■ WHAT IS EXPECTED ■
Below are the records; copy out every line that holds the word "simple".
··· SUPPLIED MATERIAL
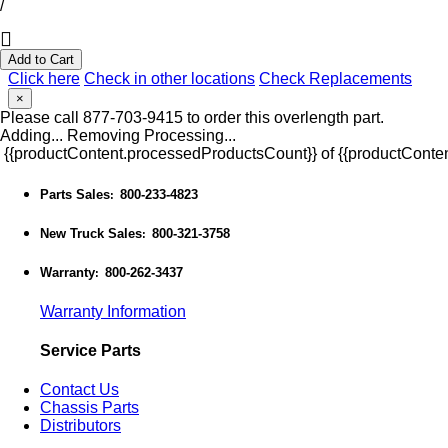
/
Add to Cart
Click here
Check in other locations
Check Replacements
×
Please call 877-703-9415 to order this overlength part.
Adding...
Removing
Processing...
{{productContent.processedProductsCount}} of {{productConten
Parts Sales
800-233-4823
:
New Truck Sales
800-321-3758
:
Warranty
800-262-3437
:
Warranty Information
Service Parts
Contact Us
Chassis Parts
Distributors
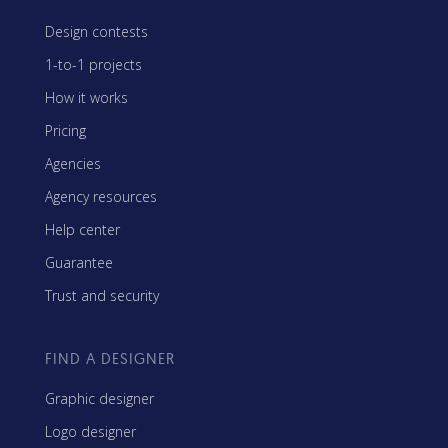
Design contests
1-to-1 projects
How it works
Pricing
Agencies
Agency resources
Help center
Guarantee
Trust and security
FIND A DESIGNER
Graphic designer
Logo designer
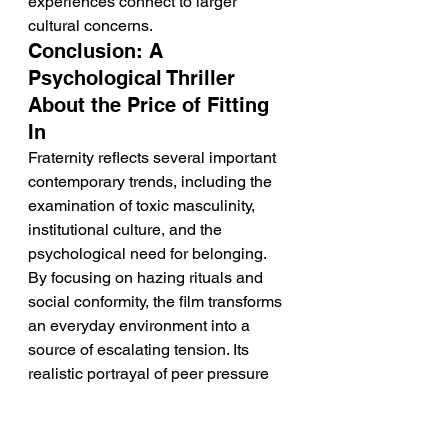
experiences connect to larger 
cultural concerns.
Conclusion: A 
Psychological Thriller 
About the Price of Fitting 
In
Fraternity reflects several important 
contemporary trends, including the 
examination of toxic masculinity, 
institutional culture, and the 
psychological need for belonging. 
By focusing on hazing rituals and 
social conformity, the film transforms 
an everyday environment into a 
source of escalating tension. Its 
realistic portrayal of peer pressure 
highlights how harmful behavior can 
become normalized within groups. 
Through Carlos and Dani's 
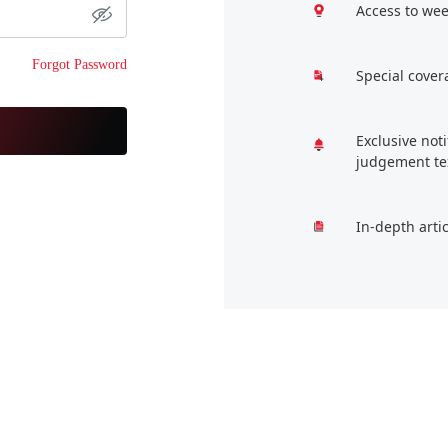
Access to wee
Forgot Password
Special cover
Exclusive not
judgement te
In-depth arti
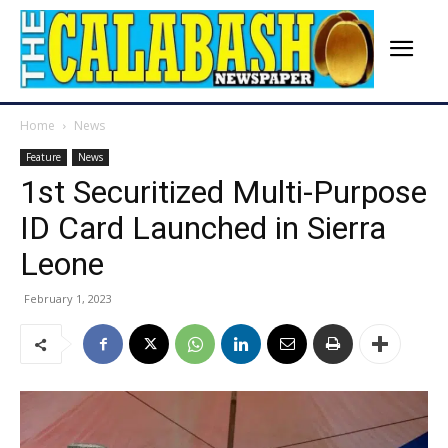
Home
News
Feature
News
1st Securitized Multi-Purpose
ID Card Launched in Sierra
Leone
February 1, 2023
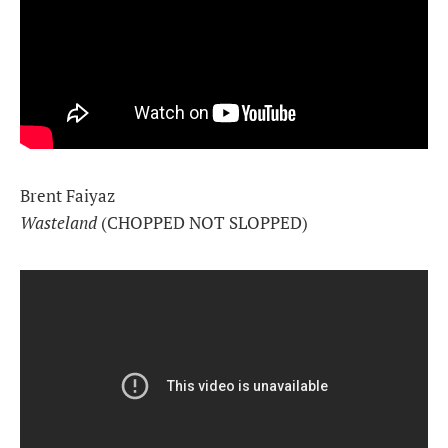
Brent Faiyaz
Wasteland
(CHOPPED NOT SLOPPED)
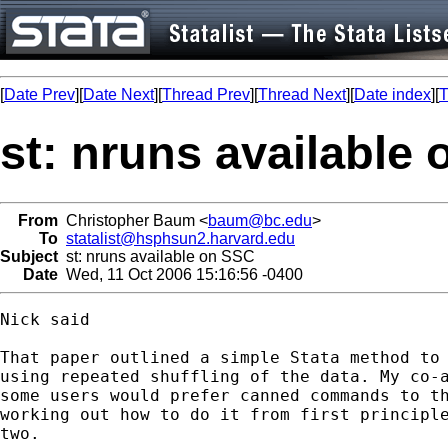
[
Date Prev
][
Date Next
][
Thread Prev
][
Thread Next
][
Date index
][
T
st: nruns available
From
Christopher Baum <
baum@bc.edu
>
To
statalist@hsphsun2.harvard.edu
Subject
st: nruns available on SSC
Date
Wed, 11 Oct 2006 15:16:56 -0400
Nick said

That paper outlined a simple Stata method to 
using repeated shuffling of the data. My co-a
some users would prefer canned commands to th
working out how to do it from first principle
two. 
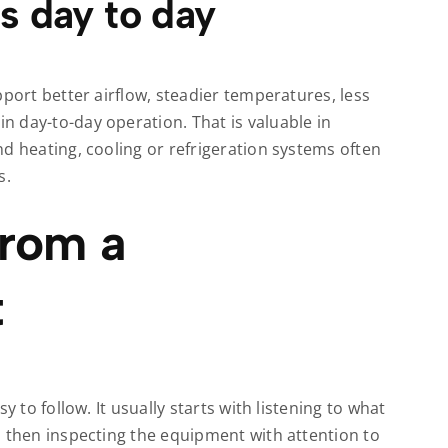
s day to day
pport better airflow, steadier temperatures, less
 day-to-day operation. That is valuable in
d heating, cooling or refrigeration systems often
s.
from a
t
y to follow. It usually starts with listening to what
d then inspecting the equipment with attention to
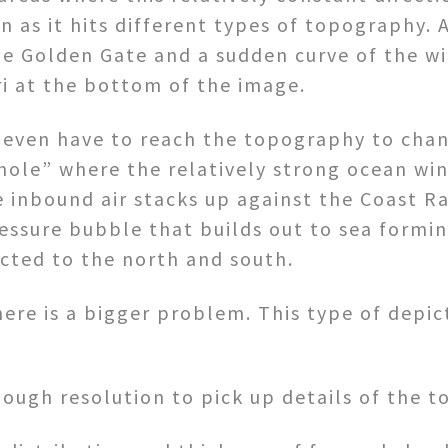
n as it hits different types of topography. 
he Golden Gate and a sudden curve of the w
uri at the bottom of the image.
even have to reach the topography to chan
ole” where the relatively strong ocean wi
he inbound air stacks up against the Coast R
essure bubble that builds out to sea forming
ected to the north and south.
ere is a bigger problem. This type of depic
ough resolution to pick up details of the 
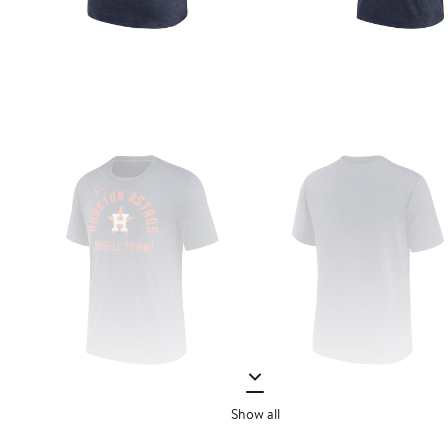
Show all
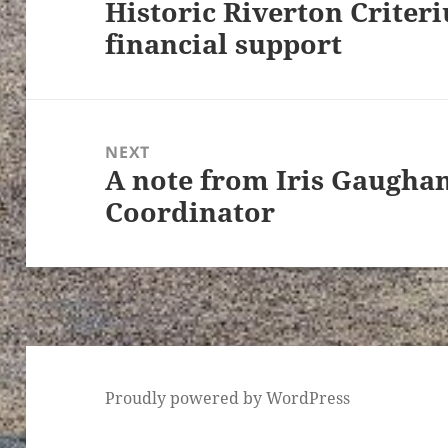
Historic Riverton Criter
Previous
financial support
post:
NEXT
A note from Iris Gaugha
Next
Coordinator
post:
Proudly powered by WordPress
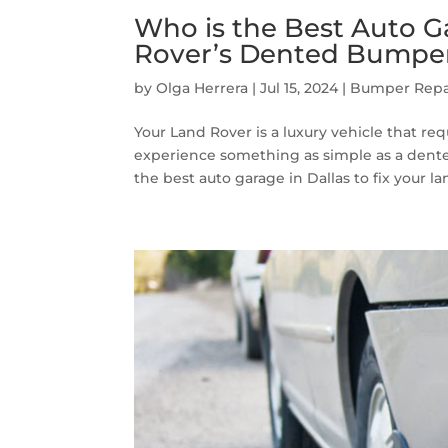
Who is the Best Auto Ga
Rover’s Dented Bumpe
by
Olga Herrera
|
Jul 15, 2024
|
Bumper Repa
Your Land Rover is a luxury vehicle that req
experience something as simple as a dented
the best auto garage in Dallas to fix your lan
······
■ EXPECTED ANSWER ■
That paper outlined a simple Stata method to 
experience something as simple as a dented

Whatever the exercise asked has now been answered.